Cevap :
1)
Diğer dinlerden veya dinsiz iken İslâm'a girme anlamında bir terim olan ihtida, sözlükte "doğru yolu bulmak; yol göstermek" manalarına gelen hüdâ (hedy, hidâyet) kökünden türemiş olup "gerçeğe ulaşmak, doğru yolu bulmak" demektir.
Terim olarak inançsız iken veya başka bir dine mensupken İslâm dinini benimsemeyi ifade eder. İhtida eden kimseye mühtedî adı verilir.
Din değiştirme olayı Batı dillerinde "conversion" kelimesiyle karşılanır, din değiştiren kimseye de "convert" denir. İhtida sadece İslâm'a girişi tanımlarken "conversion" geniş bir alanı içine alır. Mensubu bulunduğu dinin kendisine yüklediği sorumlulukları yerine getirmeyen bir kimsenin dine yaklaşması, kendisini "inançsız" olarak niteleyen kişinin kendi toplumunun dinî kurallarını kabul edip dindar hale gelmesi veya bir dini reddederek başka bir dine inanması "conversion" ile karşılanır.
Din değiştirme farklı sonuçlar doğuran muhtelif şekil ve şartlarda gerçekleşebilir. Samimi bir duygu ile kendi toplumunun dinî değerlerini reddederek başka dinlerde tatmin arayan bir kimse bu tecrübeyi yaşayabileceği gibi, farklı bir din mensubu ile evlenmek isteyen kişi de görünüşte dinini değiştirebilir ve zamanla yeni dinini samimiyetle benimseyebilir.
2)boş :D
3)
Hadis-i şerifte buyuruldu ki:
(Mümin, müminin aynasıdır.) [Taberani]
İnsan kendi kusurlarını zor anlar. Güvendiği arkadaşına sorarak da, kusurunu öğrenir. Sadık olan dost, onu tehlikelerden, korkulardan muhafaza eden kimsedir. Böyle bir arkadaş bulmak çok zordur. Bunun içindir ki, İmam-ı Şafii hazretleri buyurdu ki:
Sadık dost ve halis kimya
Az bulunur, hiç arama!
Hazret-i Ömer de buyurdu ki:
Arkadaşım aybıma uyardı beni,
Kardeşlik sünnetinin budur temeli!
Düşmanlarının kendisine karşı kullandıkları kelimeler de, insana ayıplarını tanıtmaya yarar. Çünkü düşman, insanın ayıplarını arayıp, yüzüne çarpar. İyi arkadaşlar ise, insanın ayıplarını pek görmezler. Birisi İbrahim Ethem hazretlerine aybını, kusurunu bildirmesi için yalvarınca, (Seni dost edindim. Her halin, hareketlerin, bana güzel görünüyor. Aybını başkalarına sor) dedi.
Başkasında bir ayıp görünce, bunu kendinde aramak, kendinde bulursa, bundan kurtulmaya çalışmak da, kötü huyların ilaçlarındandır. (Mümin müminin aynasıdır) hadis-i şerifinin manası budur.

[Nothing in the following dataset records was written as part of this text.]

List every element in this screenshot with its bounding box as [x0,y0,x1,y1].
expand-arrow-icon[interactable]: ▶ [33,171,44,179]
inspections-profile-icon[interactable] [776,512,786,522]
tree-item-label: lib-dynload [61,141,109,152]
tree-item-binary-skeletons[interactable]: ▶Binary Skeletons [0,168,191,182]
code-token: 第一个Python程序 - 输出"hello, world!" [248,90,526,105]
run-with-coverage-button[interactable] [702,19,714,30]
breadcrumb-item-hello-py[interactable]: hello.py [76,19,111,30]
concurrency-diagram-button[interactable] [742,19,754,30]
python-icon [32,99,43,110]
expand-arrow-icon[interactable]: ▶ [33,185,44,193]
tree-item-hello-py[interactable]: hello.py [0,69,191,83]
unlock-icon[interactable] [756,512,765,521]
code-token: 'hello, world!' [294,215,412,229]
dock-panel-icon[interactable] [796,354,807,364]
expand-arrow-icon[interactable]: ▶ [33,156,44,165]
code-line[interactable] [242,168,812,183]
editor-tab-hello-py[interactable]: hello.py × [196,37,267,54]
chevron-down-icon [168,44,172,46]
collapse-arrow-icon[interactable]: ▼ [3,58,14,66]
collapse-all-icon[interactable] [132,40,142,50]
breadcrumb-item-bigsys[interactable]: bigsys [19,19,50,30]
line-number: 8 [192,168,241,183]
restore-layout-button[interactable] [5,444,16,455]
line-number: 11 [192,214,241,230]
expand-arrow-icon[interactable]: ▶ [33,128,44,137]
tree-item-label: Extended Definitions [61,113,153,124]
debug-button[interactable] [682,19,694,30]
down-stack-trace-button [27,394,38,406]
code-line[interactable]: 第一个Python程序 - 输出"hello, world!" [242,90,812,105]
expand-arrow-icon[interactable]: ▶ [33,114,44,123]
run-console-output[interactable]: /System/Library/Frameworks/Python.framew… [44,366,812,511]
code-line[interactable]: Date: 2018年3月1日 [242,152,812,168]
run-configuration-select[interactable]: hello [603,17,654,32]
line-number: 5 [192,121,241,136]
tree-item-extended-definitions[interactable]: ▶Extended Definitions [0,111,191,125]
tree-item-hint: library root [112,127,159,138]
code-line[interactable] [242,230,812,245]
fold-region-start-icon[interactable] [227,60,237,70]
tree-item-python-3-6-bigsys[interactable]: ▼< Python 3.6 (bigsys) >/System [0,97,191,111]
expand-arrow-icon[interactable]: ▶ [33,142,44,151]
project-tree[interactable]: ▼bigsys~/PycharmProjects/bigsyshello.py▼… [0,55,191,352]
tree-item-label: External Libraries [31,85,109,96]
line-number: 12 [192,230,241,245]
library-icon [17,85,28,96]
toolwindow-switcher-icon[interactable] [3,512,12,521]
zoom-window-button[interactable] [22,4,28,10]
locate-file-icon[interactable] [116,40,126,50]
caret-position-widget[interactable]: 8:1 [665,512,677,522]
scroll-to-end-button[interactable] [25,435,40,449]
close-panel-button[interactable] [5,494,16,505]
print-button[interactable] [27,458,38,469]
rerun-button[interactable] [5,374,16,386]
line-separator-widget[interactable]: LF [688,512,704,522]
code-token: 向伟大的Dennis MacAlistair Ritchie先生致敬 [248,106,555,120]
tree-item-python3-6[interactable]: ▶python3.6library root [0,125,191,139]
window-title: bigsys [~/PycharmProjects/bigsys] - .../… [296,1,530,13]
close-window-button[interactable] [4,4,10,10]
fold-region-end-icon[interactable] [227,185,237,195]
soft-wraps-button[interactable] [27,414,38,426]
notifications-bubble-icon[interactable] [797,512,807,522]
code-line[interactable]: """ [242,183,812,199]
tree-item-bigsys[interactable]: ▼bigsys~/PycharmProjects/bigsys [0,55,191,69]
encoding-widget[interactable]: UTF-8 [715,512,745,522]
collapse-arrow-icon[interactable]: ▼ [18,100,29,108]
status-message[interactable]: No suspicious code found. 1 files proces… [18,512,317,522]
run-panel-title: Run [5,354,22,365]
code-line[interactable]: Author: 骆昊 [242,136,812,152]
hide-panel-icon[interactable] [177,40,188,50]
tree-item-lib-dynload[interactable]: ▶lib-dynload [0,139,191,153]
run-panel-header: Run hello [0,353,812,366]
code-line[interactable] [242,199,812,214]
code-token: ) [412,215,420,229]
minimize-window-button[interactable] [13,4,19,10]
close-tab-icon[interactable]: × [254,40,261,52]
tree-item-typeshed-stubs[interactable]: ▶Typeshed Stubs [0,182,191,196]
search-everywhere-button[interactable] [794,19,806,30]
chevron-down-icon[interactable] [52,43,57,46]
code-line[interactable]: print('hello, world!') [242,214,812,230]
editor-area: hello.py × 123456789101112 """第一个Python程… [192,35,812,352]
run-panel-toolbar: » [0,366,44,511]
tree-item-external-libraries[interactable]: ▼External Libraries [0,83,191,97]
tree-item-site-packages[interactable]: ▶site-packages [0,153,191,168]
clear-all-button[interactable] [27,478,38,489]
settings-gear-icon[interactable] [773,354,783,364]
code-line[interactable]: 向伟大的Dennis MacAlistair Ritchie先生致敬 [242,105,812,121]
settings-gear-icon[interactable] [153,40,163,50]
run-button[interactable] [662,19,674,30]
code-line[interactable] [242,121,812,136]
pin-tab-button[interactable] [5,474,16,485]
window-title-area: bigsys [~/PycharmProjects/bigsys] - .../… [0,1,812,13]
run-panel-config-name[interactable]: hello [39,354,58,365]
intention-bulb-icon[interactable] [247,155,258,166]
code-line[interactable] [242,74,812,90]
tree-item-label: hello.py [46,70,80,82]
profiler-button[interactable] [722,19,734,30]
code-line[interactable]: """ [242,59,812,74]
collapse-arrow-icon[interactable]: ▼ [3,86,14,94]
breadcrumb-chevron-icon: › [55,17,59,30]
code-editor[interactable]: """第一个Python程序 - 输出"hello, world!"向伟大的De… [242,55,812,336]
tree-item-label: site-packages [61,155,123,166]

Yani, başkasının ayıplarında, kendi ayıplarını görür. Hazret-i İsa’ya, güzel ahlakını kimden öğrendin, dediklerinde; (Birinden öğrenmedim. İnsanlara baktım. Hoşuma gitmeyen huylarından kaçınıp, beğendiklerimi ben de yaptım) buyurdu.
Hazret-i Lokman’a da (Edebi kimden öğrendin) dediklerinde,(Edepsizlerden) dedi.
Eshab-ı kiramın velilerin hayat hikayelerini okumak da iyi huylu olmaya sebep olur.